Gordon Michael S, Matei Daniela, Aghajanian Carol, Matulonis Ursula A, Brewer Molly, Fleming Gini F, Hainsworth John D, Garcia Agustin A, Pegram Mark D, Schilder Russell J, Cohn David E, Roman Lynda, Derynck Mika K, Ng Kimmie, Lyons Benjamin, Allison David E, Eberhard David A, Pham Thinh Q, Dere Randall C, Karlan Beth Y
Arizona Cancer Center, Tuscon and Scottsdale, AZ, USA.
J Clin Oncol. 2006 Sep 10;24(26):4324-32. doi: 10.1200/JCO.2005.05.4221. Epub 2006 Aug 8.
Ovarian cancers (OCs) frequently have HER2 activation in the absence of HER2 overexpression. Pertuzumab, a humanized antibody that prevents HER2 dimerization and inhibits multiple HER-mediated pathways, was studied in a phase II, multicenter trial in advanced, refractory OC.
Sixty-one patients (cohort 1) with relapsed OC received a loading dose of 840 mg pertuzumab intravenously followed by 420 mg every 3 weeks; 62 patients (cohort 2) received 1,050 mg every 3 weeks. Response rate was the primary end point. Fresh tumor biopsies were obtained in cohort 1 to assay for phosphorylated HER2 (pHER2).
Median age was 57 years and median number of prior chemotherapy regimens was five. Fifty-five patients in cohort 1 and 62 patients in cohort 2 were assessable for efficacy. There were five partial responses (response rate [RR] = 4.3%; 95% CI, 1.7% to 9.4%), eight patients (6.8%) with stable disease (SD) lasting at least 6 months, and 10 patients with CA-125 reduction of at least 50% (includes two partial responses and four patients with SD > or = 6 months; total clinical activity, 14.5%).
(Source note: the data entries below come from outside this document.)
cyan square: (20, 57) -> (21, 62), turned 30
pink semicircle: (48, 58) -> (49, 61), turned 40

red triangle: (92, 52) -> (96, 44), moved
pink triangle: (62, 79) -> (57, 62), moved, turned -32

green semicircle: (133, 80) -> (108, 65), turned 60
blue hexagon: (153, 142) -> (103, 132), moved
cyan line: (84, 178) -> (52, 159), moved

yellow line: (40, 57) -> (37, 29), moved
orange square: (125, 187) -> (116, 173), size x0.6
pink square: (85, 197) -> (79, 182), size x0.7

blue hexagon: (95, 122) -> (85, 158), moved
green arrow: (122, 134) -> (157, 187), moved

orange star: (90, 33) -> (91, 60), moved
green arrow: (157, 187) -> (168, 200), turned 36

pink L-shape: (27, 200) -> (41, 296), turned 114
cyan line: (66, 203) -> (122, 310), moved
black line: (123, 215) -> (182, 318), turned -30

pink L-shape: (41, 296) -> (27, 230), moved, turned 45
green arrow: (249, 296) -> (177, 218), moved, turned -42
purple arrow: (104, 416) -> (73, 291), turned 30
Median progression-free survival (PFS) was 6.6 weeks. Eight of 28 tumor biopsies (28.6%) were pHER2+ by enzyme-linked immunosorbent assay (ELISA; without gene amplification). Median PFS for pHER2+ patients was 20.9 weeks (n = 8) versus 5.8 weeks for pHER2- (n = 20; P = .14) and 9.1 weeks for unknown pHER2 status (n = 27). Pertuzumab was well tolerated with diarrhea in 69.1% (11.4% grade 3, no grade 4). Five patients had asymptomatic left ventricular ejection fraction decreases to less than 50% (one confirmed by central facility).
Pertuzumab is well tolerated with a RR of 4.3% in heavily-pretreated OC patients. Further studies on pHER2 as a diagnostic are warranted.
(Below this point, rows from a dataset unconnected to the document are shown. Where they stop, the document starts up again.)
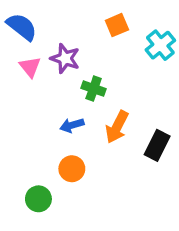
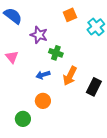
pink triangle: (30, 67) -> (12, 57), moved

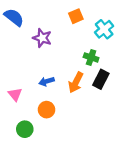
green cross: (56, 53) -> (91, 57), moved
pink triangle: (12, 57) -> (15, 94), moved
black rectangle: (94, 87) -> (101, 79), moved

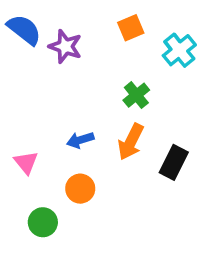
purple star: (42, 38) -> (65, 46), moved
green cross: (91, 57) -> (136, 95), moved, turned 32
black rectangle: (101, 79) -> (174, 162), moved

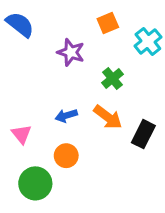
purple star: (65, 46) -> (71, 52), moved
orange arrow: (131, 142) -> (108, 117), turned -80
green circle: (43, 222) -> (35, 183), size x1.4

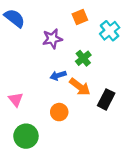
purple star: (71, 52) -> (52, 39), turned -30
blue arrow: (66, 116) -> (58, 75), moved
orange circle: (66, 156) -> (59, 112), moved

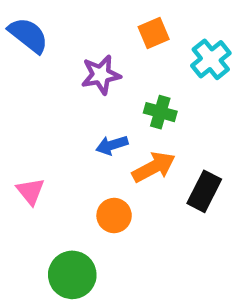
green cross: (83, 58) -> (160, 112), turned -35
orange arrow: (80, 87) -> (154, 167), turned -65
green circle: (26, 136) -> (72, 275), moved

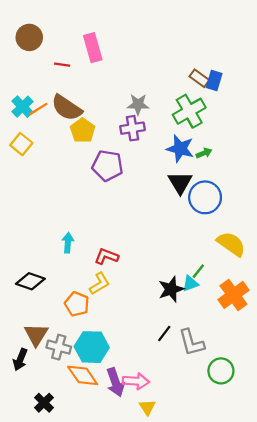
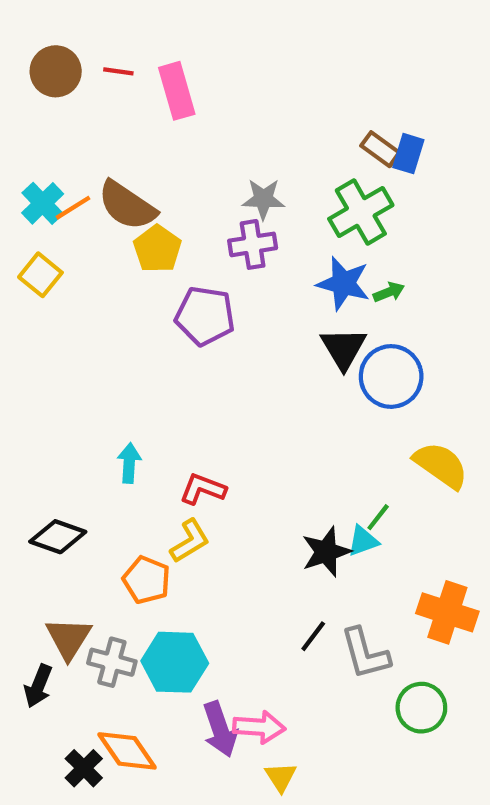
red line: (62, 65) -> (118, 71), moved
orange cross: (233, 295) -> (447, 612), moved, turned -36
orange diamond: (83, 375) -> (127, 751), moved

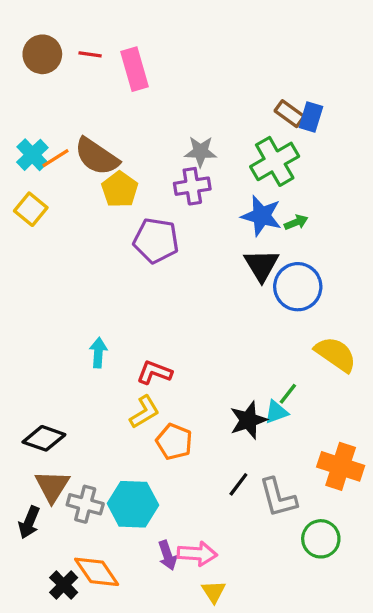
black diamond: (58, 537) -> (44, 438), moved
orange pentagon: (147, 580) -> (174, 442), moved
purple arrow: (220, 729) -> (168, 555), size x0.7

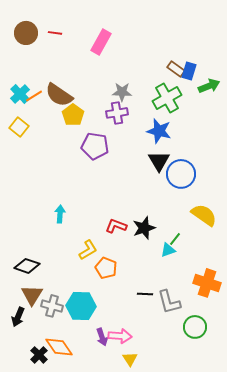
pink rectangle: (135, 69) -> (101, 42), moved, turned 45
green arrow: (296, 222) -> (209, 86), moved, size x1.5
red L-shape: (154, 372) -> (116, 226), moved
black star: (248, 420) -> (144, 228), moved
black line: (238, 484) -> (145, 294), turned 56

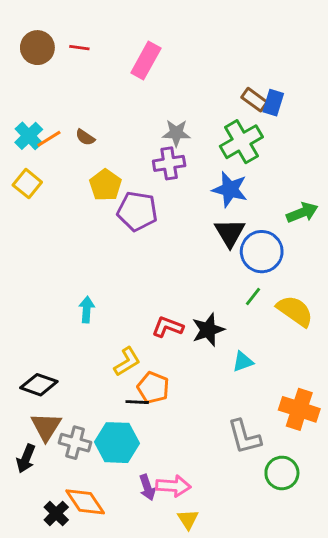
green arrow: (209, 86) -> (302, 213), moved
brown semicircle: (59, 95) -> (85, 137), size x0.5
yellow pentagon: (73, 115) -> (105, 185), moved
green line: (175, 239) -> (253, 296), moved
black line: (145, 294) -> (137, 402), moved

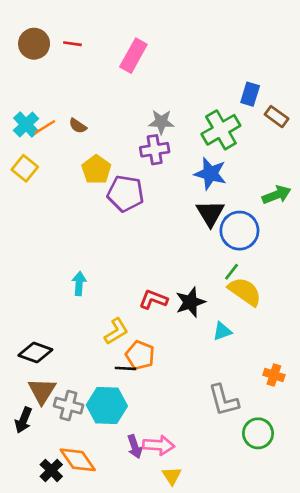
brown rectangle: (254, 100) -> (277, 117), moved
yellow semicircle: (295, 311) -> (245, 292), moved
orange cross: (299, 409) -> (274, 375), size x0.6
卵巢癌(OC)常常在无HER2过表达的情况下出现HER2激活。帕妥珠单抗是一种可防止HER2二聚化并抑制多种HER介导通路的人源化抗体,在一项针对晚期难治性OC的II期多中心试验中对其进行了研究。
61例复发性OC患者(队列1)静脉注射840mg帕妥珠单抗负荷剂量,随后每3周注射420mg;62例患者(队列2)每3周接受1050mg治疗。缓解率为主要终点。在队列1中获取新鲜肿瘤活检样本以检测磷酸化HER2(pHER2)。
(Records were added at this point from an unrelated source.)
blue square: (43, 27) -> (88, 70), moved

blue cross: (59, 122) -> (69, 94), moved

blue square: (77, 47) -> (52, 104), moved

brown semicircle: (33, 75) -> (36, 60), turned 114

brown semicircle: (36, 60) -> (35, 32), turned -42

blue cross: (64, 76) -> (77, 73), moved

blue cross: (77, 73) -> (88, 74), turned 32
中位年龄为57岁,既往化疗方案的中位数为5个。队列1中的55例患者和队列2中的62例患者可评估疗效。有5例部分缓解(缓解率[RR]=4.3%;95%CI,1.7%至9.4%),8例患者(6.8%)疾病稳定(SD)持续至少6个月,10例患者CA-125降低至少50%(包括2例部分缓解和4例SD≥6个月的患者;总临床活性为14.5%)。中位无进展生存期(PFS)为6.6周。通过酶联免疫吸附测定(ELISA;无基因扩增),28例肿瘤活检样本中有8例(28.6%)为pHER2阳性。pHER2阳性患者的中位PFS为20.9周(n=8),pHER2阴性患者为5.8周(n=20;P=0.14),pHER2状态未知的患者为9.1周(n=27)。帕妥珠单抗耐受性良好,69.1%的患者出现腹泻(3级为11.4%,无4级)。5例患者无症状左心室射血分数降至低于50%(1例经中心机构确认)。
帕妥珠单抗耐受性良好,在经过大量预处理的OC患者中RR为4.3%。有必要进一步研究将pHER2作为一种诊断方法。